**WHAT IS NEEDED**
All that is wanted is the exact text of each line from the one with "Is financing available for foreigners to buy" to the close of the listing, ends included.
-- -- --
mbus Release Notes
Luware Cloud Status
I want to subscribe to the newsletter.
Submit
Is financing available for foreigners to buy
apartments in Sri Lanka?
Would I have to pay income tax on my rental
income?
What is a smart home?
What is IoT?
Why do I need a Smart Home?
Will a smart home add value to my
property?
-- -- --
**ANSWER BOX**
Is financing available for foreigners to buy
apartments in Sri Lanka?
Would I have to pay income tax on my rental
income?
What is a smart home?
What is IoT?
Why do I need a Smart Home?
Will a smart home add value to my
property?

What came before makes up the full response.